═══ Provided material

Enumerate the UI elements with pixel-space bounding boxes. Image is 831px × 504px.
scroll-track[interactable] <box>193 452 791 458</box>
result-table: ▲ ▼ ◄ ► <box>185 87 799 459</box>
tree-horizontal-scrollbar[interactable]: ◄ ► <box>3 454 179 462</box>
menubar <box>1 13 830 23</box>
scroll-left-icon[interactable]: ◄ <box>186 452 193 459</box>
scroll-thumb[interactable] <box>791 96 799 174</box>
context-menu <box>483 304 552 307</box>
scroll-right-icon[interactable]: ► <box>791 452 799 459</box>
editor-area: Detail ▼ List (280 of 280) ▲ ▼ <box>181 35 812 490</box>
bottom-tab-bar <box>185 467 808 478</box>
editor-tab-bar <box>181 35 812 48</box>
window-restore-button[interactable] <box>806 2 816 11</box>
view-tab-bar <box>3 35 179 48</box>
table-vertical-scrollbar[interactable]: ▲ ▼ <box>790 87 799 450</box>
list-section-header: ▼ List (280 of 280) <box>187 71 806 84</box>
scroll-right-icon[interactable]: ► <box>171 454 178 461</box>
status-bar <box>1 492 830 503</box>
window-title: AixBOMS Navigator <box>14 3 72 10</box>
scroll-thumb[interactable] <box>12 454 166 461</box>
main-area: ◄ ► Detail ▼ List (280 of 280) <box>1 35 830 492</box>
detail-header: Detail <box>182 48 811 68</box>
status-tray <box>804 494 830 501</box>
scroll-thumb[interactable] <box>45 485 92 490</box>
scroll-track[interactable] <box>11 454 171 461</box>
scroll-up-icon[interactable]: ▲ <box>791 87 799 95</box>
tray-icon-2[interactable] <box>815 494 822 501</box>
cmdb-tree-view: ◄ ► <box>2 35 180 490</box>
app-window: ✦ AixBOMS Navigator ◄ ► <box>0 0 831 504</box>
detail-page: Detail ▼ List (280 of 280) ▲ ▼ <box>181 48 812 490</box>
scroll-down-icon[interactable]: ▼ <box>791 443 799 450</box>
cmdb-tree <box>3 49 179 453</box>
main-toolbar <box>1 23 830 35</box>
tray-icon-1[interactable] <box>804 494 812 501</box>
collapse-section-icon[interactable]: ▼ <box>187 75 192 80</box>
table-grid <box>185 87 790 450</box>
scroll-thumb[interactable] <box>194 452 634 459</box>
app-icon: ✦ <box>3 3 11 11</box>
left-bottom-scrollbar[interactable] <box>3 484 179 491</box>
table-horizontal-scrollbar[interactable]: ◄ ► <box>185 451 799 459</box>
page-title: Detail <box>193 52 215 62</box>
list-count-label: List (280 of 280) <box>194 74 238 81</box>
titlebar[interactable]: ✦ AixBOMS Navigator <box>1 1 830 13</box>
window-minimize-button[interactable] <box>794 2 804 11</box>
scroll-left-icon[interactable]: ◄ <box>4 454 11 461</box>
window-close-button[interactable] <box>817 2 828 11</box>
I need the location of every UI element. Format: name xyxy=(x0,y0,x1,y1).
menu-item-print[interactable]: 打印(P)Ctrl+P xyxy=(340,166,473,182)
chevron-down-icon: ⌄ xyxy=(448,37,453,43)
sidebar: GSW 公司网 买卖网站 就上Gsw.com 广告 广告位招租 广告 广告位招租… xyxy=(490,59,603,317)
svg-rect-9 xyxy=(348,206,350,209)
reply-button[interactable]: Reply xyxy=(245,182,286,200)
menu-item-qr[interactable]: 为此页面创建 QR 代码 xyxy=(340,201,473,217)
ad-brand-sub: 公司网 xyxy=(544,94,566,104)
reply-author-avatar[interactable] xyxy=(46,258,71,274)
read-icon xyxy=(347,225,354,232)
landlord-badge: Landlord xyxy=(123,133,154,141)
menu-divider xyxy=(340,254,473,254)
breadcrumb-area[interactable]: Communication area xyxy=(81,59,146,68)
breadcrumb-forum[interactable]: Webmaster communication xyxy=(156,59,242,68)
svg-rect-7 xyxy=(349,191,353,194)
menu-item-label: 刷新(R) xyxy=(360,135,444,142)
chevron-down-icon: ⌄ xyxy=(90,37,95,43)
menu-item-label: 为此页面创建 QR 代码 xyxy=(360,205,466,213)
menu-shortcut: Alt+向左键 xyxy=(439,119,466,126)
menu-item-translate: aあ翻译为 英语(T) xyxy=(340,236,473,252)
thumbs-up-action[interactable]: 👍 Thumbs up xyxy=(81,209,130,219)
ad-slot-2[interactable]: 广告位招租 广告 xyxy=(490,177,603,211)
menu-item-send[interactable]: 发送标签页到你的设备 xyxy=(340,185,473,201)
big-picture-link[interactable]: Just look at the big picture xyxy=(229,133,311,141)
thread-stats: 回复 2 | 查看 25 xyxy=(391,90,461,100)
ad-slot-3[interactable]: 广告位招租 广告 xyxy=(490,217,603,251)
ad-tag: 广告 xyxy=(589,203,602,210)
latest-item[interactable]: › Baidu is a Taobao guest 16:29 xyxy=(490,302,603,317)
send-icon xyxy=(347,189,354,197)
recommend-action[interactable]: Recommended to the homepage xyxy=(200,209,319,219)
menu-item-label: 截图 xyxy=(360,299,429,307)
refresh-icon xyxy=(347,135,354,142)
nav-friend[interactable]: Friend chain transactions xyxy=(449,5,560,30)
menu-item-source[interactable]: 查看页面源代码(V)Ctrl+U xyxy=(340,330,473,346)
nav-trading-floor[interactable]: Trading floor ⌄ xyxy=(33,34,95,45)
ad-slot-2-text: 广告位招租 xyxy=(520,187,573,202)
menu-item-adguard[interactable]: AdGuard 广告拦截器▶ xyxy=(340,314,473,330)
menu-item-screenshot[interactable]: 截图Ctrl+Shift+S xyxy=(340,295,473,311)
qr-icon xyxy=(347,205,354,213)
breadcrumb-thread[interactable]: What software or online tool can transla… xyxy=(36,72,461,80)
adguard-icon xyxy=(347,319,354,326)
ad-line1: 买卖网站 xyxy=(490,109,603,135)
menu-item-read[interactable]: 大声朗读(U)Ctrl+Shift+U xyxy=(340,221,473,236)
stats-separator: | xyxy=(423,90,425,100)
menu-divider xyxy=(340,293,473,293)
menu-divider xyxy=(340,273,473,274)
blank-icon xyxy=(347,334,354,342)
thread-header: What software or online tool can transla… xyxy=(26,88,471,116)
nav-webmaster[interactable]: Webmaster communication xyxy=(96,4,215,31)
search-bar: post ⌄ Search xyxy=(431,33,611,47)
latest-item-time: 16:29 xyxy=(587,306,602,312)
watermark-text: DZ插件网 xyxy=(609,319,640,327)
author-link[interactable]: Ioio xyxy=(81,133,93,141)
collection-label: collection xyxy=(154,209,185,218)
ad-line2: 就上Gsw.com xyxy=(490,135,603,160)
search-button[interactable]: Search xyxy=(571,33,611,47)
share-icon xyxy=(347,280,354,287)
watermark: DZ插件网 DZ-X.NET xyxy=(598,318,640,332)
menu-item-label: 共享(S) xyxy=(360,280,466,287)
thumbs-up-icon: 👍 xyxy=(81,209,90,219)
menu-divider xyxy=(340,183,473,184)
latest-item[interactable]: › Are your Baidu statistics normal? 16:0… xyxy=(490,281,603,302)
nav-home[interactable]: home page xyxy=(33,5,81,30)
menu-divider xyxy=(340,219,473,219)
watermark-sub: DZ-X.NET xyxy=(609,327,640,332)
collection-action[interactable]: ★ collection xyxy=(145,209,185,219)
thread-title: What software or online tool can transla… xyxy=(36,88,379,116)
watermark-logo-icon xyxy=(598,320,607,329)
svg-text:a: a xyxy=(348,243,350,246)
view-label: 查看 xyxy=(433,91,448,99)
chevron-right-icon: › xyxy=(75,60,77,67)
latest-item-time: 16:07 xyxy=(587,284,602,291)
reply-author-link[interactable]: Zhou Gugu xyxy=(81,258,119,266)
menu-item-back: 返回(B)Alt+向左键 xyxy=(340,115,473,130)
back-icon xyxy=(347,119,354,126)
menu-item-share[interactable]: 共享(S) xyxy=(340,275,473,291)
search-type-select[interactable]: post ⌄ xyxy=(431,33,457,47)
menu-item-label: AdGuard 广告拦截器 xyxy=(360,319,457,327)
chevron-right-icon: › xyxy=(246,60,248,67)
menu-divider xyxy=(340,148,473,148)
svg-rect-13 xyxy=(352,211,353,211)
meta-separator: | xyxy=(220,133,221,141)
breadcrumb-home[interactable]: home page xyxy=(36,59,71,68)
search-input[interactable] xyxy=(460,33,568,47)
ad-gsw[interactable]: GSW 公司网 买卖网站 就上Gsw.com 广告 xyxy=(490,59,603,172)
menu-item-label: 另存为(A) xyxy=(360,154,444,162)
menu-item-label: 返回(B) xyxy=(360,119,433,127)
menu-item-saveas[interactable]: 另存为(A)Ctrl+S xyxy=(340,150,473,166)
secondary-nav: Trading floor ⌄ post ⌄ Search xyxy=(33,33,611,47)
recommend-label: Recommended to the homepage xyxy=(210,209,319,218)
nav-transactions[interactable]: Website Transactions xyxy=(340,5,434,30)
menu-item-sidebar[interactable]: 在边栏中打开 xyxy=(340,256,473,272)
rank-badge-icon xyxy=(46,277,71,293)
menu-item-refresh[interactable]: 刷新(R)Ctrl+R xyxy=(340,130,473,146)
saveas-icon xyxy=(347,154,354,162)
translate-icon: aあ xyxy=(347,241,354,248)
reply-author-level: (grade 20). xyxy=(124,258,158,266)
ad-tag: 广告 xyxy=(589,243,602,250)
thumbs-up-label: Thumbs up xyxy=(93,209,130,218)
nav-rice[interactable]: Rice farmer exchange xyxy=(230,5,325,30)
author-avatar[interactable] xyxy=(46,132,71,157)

══════

▶ _What you have to do_: Once you have identified the lines above that contain "slot", copy each of them.

▶ _Output below_:
ad-slot-2[interactable]: 广告位招租 广告 xyxy=(490,177,603,211)
ad-slot-3[interactable]: 广告位招租 广告 xyxy=(490,217,603,251)
ad-slot-2-text: 广告位招租 xyxy=(520,187,573,202)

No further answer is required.